In such cases, the moderator in the middle should throw a flag and call for the speaker to define “conservative” in 25-words or less, with a suitable penalty for compliance failure. Perhaps wire their seats a low-voltage electrical charge. Ratings would climb.
If all the pols in the House and Senate who claimed to be conservatives stood up, the headcount would be impressive. But when you follow the federal money, the actual tally of fiscal conservatives barely exceeds the number of live chickens riding the rotisserie at your local Walmart.
Recently, FOX News All-Star Dr. Charles Krauthammer very unfavorably compared Trump’s conservative creds to those of Ryan, labeling Ryan as a real conservative, in words to that effect.
To test Dr. K’s assertion, let’s use federal money matters as an essential baseline to any fair and balanced definition of “conservative.”
Before becoming Speaker, Ryan chaired the Year 2015 Budget Resolution House Budget Committee. The press release touting the final report from the committee was dated April 1, 2014, and was entitled “The Path to Prosperity Offers a Brighter Future: Ryan unveils plan to balance the budget and create jobs.” This was one of the plan’s highlighted goals:
“Within ten years, the budget reaches balance and begins to pay down the debt.”
It projected a 2024 deadline to balance the annual federal budget.
That April Fools’ Day the Wall Street Journal announced that “Ryan Sees Budget Balancing His House 10-Year Plan Would Cut Spending by $5.1 Trillion; Democrats Decry Cuts.” And so goes the repetitious puppet show where Republicans call for budget cuts, Democrats cry “foul” and demand increases, and the deficit grows. Pass the popcorn. The optimistic news, had the plan been enacted, was that, while the federal debt would continue to mount for a decade (until 2024), it would be increasing at a continuously decreasing rate. It’s like the chronic alcoholic – is there any other kind? – who promises to stop drinking by decreasing their adult beverage intake over a sustained and carefully-measured time-period. Works every time. Or does it? Those Republicans who point back to 1981 and the Golden Era of Conservative Fiscal and Monetary Policies either forget or ignore history. The late economist-historian Murray N. Rothbard wrote this in June 1992:
“In the spring of 1981, conservative Republicans in the House of Representatives cried.

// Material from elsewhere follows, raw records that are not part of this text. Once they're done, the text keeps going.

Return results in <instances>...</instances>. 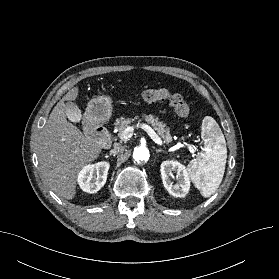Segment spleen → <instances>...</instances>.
I'll list each match as a JSON object with an SVG mask.
<instances>
[{"instance_id": "obj_1", "label": "spleen", "mask_w": 279, "mask_h": 279, "mask_svg": "<svg viewBox=\"0 0 279 279\" xmlns=\"http://www.w3.org/2000/svg\"><path fill=\"white\" fill-rule=\"evenodd\" d=\"M201 136L204 147L188 164V172L195 187L203 197H210L222 182L227 159L225 137L210 116L202 121Z\"/></svg>"}]
</instances>
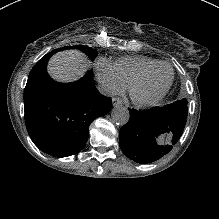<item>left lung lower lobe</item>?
Wrapping results in <instances>:
<instances>
[{"label":"left lung lower lobe","mask_w":219,"mask_h":219,"mask_svg":"<svg viewBox=\"0 0 219 219\" xmlns=\"http://www.w3.org/2000/svg\"><path fill=\"white\" fill-rule=\"evenodd\" d=\"M129 112L119 144L123 153L138 163H151L167 154L181 137L187 118L161 107Z\"/></svg>","instance_id":"left-lung-lower-lobe-1"}]
</instances>
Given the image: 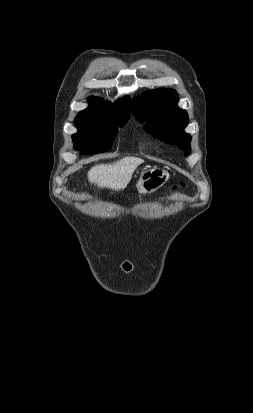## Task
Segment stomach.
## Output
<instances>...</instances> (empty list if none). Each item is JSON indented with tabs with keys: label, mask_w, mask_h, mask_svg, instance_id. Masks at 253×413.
Instances as JSON below:
<instances>
[{
	"label": "stomach",
	"mask_w": 253,
	"mask_h": 413,
	"mask_svg": "<svg viewBox=\"0 0 253 413\" xmlns=\"http://www.w3.org/2000/svg\"><path fill=\"white\" fill-rule=\"evenodd\" d=\"M169 179L168 171L162 168H150L144 170L136 182V188L140 194H150L162 187Z\"/></svg>",
	"instance_id": "1"
}]
</instances>
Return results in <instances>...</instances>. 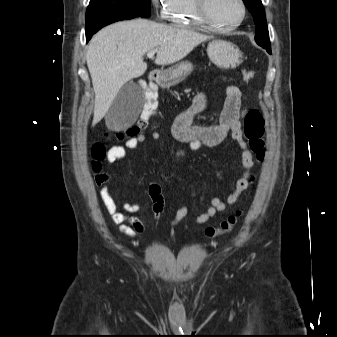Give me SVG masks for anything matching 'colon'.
Wrapping results in <instances>:
<instances>
[{
    "label": "colon",
    "mask_w": 337,
    "mask_h": 337,
    "mask_svg": "<svg viewBox=\"0 0 337 337\" xmlns=\"http://www.w3.org/2000/svg\"><path fill=\"white\" fill-rule=\"evenodd\" d=\"M242 75L246 82H251L255 78V72L251 69H244ZM141 97L144 98V101L139 121L125 130L116 133V138H132L139 135L147 127L149 119H152L153 114L157 112V91H153L152 89L142 91ZM264 126L265 120L262 112L258 108L248 110L244 118V136L248 141L251 151L256 154L257 159L260 161L264 159L265 155ZM192 144L194 147H199L201 143L199 140H194ZM162 150L169 151L170 156L180 155V150L173 149L172 144H163ZM105 154L106 149L102 143L96 142L92 146L93 168L95 170L99 169L100 161L104 158ZM240 216L241 212L238 211L228 217L219 226L206 228L205 235L209 238H215L229 234L236 227Z\"/></svg>",
    "instance_id": "5ec220e1"
}]
</instances>
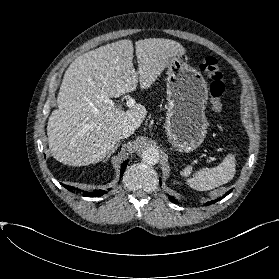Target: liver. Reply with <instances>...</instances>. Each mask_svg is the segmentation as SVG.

They cried because, in the first flush of the Reagan Revolution that was supposed to bring drastic cuts in taxes and government spending, as well as a balanced budget, they were being asked by the White House and their own leadership to vote for an increase in the statutory limit on the federal public debt, which was then scraping the legal ceiling of $1 trillion. They cried because all of their lives they had voted against an increase in public debt, and now they were being asked, by their own party and their own movement, to violate their lifelong principles. The White House and its leadership assured them that this breach in principle would be their last: that it was necessary for one last increase in the debt limit to give President Reagan a chance to bring about a balanced budget and to begin to reduce the debt. Many of these Republicans tearfully announced that they were taking this fateful step because they deeply trusted their president, who would not let them down.
Famous last words. In a sense, the Reagan handlers were right: there were no more tears, no more complaints, because the principles themselves were quickly forgotten, swept into the dustbin of history. Deficits and the public debt have piled up mountainously since then, and few people care, least of all conservative Republicans.”
“Conservative” Republicans have forgotten that the first step to escape a deepening debt hole is to put down the shovel, and stop digging.